Every successful trader I know who fades funding extremes does it by feel. There is no precise threshold like “short anything paying over 0.5% per hour.” The threshold depends on the asset, on the regime, on whether there is a listing event or a news event distorting the picture. It depends on what the order book looks like, what the open interest profile is, what the recent price action has been. Quantitative shorthand for the trade exists, but the people who trade it well are using the shorthand as a confirmation, not as the entry signal.
You only learn to read it by spending time with the small version.
Why this matters for what to track
The reason to pay attention to funding rates is not that it makes you a small steady arbitrageur. The reason to pay attention is that the funding rate is the cleanest available read on positioning, and positioning is the variable that most often precedes the price move worth catching.
Most retail traders look at funding rates the way they look at RSI. They see a number, they see it is high or low, they think this means something predictive on its own.

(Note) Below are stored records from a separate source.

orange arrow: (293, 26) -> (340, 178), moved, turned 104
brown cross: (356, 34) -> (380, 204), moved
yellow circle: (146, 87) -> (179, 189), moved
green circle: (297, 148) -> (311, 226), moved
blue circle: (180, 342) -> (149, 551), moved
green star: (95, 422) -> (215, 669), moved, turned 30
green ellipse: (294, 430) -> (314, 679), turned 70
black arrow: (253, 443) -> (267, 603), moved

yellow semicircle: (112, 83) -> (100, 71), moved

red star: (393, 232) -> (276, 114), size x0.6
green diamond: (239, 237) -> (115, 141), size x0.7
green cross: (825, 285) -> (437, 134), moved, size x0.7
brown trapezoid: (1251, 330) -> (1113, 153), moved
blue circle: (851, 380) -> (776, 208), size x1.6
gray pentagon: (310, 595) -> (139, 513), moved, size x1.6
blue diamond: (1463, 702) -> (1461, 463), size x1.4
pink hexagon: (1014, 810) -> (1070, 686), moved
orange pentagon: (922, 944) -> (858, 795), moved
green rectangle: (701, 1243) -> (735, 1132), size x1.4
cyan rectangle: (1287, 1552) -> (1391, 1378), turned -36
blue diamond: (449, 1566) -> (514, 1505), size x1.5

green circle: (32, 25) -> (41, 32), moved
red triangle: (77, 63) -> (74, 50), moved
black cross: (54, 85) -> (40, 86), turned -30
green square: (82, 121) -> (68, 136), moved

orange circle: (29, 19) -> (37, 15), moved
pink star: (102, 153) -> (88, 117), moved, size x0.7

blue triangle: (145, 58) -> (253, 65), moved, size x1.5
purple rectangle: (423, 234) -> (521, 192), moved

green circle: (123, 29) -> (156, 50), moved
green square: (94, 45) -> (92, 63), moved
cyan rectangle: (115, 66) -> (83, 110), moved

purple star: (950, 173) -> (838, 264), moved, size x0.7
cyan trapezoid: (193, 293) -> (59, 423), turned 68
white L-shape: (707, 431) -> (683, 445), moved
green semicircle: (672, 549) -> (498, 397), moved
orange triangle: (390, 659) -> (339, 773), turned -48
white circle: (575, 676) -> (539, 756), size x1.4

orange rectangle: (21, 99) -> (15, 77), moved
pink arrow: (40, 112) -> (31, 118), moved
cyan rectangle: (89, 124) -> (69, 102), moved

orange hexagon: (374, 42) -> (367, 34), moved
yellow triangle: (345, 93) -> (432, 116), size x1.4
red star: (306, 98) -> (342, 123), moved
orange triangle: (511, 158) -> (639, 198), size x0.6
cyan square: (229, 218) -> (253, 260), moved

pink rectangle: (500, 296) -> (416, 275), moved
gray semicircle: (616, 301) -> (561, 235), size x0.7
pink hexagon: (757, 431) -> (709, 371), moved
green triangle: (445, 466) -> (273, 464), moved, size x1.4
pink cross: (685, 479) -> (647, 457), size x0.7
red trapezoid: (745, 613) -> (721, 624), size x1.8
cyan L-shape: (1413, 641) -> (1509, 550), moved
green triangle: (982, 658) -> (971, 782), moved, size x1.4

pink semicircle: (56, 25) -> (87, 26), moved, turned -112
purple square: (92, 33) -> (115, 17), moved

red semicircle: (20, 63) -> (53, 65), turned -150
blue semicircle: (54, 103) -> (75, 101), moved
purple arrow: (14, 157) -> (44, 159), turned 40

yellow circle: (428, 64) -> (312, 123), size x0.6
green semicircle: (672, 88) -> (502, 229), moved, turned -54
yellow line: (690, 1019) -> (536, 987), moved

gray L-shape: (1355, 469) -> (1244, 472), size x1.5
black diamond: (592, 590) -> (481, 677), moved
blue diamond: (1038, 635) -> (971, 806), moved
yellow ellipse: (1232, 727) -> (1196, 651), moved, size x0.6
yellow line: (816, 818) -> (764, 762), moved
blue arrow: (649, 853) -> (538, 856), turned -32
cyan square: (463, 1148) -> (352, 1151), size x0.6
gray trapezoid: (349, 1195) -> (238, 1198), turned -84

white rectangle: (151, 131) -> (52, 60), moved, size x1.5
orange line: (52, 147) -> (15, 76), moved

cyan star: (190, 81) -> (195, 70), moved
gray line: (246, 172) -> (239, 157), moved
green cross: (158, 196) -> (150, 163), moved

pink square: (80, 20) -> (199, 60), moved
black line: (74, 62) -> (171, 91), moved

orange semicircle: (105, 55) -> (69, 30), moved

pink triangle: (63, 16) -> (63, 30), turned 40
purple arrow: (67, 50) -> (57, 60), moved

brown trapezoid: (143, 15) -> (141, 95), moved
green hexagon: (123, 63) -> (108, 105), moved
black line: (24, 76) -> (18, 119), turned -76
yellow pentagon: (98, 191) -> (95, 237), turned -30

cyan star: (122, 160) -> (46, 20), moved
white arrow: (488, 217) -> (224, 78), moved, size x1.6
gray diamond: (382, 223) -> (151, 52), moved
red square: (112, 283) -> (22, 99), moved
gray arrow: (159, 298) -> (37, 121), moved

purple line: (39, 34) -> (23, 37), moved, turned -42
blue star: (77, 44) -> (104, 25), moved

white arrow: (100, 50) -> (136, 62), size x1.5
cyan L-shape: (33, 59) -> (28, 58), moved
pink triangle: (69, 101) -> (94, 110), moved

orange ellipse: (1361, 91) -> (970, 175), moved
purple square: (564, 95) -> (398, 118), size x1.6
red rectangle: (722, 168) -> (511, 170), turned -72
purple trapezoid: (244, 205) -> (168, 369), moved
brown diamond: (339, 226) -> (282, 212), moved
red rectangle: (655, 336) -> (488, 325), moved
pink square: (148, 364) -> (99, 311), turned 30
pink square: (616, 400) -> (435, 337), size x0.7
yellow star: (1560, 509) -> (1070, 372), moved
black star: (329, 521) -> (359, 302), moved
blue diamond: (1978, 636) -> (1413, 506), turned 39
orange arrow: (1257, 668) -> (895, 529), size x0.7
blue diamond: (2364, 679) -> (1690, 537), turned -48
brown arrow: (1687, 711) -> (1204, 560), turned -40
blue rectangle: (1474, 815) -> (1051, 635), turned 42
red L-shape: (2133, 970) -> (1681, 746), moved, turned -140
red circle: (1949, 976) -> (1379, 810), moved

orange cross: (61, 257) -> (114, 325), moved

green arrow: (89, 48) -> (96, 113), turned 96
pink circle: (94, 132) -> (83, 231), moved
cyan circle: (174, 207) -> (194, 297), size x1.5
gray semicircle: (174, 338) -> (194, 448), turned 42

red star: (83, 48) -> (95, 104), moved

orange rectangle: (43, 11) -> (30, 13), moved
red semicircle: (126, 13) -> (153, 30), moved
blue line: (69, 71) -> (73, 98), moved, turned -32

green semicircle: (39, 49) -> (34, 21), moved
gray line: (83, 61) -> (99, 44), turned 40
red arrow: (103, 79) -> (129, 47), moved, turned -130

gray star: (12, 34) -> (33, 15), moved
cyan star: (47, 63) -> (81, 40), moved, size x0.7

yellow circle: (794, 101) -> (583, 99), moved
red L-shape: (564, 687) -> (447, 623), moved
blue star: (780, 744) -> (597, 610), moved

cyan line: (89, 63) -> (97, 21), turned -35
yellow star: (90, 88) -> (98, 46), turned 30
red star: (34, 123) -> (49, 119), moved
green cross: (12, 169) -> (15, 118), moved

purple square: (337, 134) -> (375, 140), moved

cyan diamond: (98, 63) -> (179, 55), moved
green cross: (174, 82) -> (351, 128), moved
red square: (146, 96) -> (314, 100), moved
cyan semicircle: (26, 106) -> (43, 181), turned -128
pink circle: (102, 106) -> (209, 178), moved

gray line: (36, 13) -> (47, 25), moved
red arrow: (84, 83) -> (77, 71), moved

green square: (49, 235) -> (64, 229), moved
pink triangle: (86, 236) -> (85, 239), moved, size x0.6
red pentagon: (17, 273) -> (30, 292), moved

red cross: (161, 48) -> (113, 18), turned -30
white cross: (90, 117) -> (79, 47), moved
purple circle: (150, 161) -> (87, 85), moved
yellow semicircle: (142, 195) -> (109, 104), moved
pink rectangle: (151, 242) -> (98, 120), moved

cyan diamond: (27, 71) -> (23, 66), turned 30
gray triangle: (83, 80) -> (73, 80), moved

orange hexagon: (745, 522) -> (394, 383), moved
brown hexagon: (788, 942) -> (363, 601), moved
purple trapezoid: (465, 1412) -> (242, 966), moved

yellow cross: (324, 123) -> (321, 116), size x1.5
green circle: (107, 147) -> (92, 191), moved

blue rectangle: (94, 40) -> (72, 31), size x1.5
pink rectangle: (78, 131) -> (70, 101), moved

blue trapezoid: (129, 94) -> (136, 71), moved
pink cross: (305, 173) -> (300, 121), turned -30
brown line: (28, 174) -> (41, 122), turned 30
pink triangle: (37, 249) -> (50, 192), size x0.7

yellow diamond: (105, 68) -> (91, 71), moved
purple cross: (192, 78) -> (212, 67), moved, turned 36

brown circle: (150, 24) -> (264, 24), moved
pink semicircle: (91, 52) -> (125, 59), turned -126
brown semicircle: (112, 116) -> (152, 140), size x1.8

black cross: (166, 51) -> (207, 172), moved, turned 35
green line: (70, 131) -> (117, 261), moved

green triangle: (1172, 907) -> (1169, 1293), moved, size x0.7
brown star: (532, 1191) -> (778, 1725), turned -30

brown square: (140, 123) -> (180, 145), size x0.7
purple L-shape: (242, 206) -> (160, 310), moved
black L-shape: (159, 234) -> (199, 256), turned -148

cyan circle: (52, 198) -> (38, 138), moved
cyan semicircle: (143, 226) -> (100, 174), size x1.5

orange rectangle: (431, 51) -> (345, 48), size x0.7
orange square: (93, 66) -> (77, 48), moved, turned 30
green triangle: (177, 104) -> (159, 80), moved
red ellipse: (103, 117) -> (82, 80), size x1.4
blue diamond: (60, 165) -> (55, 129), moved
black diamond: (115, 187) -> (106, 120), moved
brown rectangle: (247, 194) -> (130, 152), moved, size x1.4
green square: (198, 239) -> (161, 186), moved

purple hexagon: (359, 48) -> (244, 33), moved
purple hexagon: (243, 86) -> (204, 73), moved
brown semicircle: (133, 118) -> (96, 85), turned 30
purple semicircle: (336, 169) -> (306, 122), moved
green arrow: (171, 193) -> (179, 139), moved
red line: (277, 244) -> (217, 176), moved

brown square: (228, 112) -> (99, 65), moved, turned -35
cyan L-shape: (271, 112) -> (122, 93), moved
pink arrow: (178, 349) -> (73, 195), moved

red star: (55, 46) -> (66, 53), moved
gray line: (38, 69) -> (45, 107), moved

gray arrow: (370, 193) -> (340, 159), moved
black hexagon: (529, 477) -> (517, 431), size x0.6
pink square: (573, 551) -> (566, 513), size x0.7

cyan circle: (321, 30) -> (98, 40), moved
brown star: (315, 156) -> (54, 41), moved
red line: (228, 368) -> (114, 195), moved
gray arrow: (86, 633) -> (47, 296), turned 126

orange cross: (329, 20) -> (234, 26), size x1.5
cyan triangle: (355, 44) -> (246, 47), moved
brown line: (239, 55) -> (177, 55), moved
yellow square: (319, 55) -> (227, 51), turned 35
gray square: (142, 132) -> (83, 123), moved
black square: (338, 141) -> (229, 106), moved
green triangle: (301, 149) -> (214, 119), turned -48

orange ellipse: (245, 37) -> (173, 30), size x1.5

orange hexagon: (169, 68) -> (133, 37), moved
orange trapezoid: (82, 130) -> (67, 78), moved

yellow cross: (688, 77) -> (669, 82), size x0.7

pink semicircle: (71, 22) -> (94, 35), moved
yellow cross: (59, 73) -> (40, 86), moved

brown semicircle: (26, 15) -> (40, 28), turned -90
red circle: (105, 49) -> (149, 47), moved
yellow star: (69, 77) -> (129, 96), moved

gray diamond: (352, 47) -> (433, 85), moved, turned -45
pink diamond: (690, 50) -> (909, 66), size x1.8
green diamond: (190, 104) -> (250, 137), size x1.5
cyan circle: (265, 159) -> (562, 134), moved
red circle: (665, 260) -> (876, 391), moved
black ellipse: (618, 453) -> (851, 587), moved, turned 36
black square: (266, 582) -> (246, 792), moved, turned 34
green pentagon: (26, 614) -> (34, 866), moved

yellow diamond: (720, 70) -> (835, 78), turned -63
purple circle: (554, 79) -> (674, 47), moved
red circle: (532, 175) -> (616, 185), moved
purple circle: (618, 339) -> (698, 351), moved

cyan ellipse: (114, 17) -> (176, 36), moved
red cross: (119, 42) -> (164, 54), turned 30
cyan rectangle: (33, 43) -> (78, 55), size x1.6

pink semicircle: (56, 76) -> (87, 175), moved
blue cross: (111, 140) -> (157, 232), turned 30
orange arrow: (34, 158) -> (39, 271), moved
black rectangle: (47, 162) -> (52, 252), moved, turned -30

It does not. A funding rate of one percent on an asset that nobody is trading means almost nothing. A funding rate of one percent on an asset where the open interest just doubled in twelve hours and the mark price has run thirty percent in a week means that everybody who is going to be long is already long, and the position is mathematically going to get tested.
You can only see the second version of that situation if you are paying attention to the rate, the open interest, the price action, and the recent positioning together. The funding rate is not the signal. The funding rate is one of the inputs to the signal.
The cross-venue arbitrage trade trains you to pay attention to all of those inputs in the way that produces the second trade. You cannot read funding well as a directional signal unless you have spent time inside funding as a mechanic. The arbitrage is the schoolroom. The directional fade is what you graduate to.
The reason this is not in the marketing material
There is a reason you do not see this on funding rate scanner websites. The arbitrage trade is sellable. It has clean numbers, it has a clean explanation, it has a button you can click. The directional fade is not sellable. It depends on judgment, on context, on time spent in the seat. You cannot offer a one click directional fade. You cannot project an APR for it. You cannot put it in the headline of a marketing page.
So the entire industry around funding rates points retail traders at the smaller, less profitable trade and lets them assume that is the whole game. Retail trader wonders why his arbitrage returns look like nothing after fees. Retail trader concludes funding rates are useless. Retail trader leaves. The trader who stuck around long enough to see the second trade keeps quietly making the bigger one, while the marketing machine pulls in the next batch of arbitrage hopefuls.
If you are going to be in this for years, the move is to take the arbitrage trades small, treat them as tuition, and pay close attention to what the position teaches you. After enough of them, you will start seeing the second trade. When you do, the years you spent on the first one will have been worth it. Until you do, do not size up on a directional fade just because you read about it on a website. The trade only works if you can feel it, and you can only feel it if you have done the work.
If you take a look at the funding page right now, you will see plenty of small dislocations across the venues I track. Most of them will resolve quietly without going anywhere. A few of them, on a long enough timeline, will turn into the second trade. The point of looking at this data every day is to start being able to tell which is which.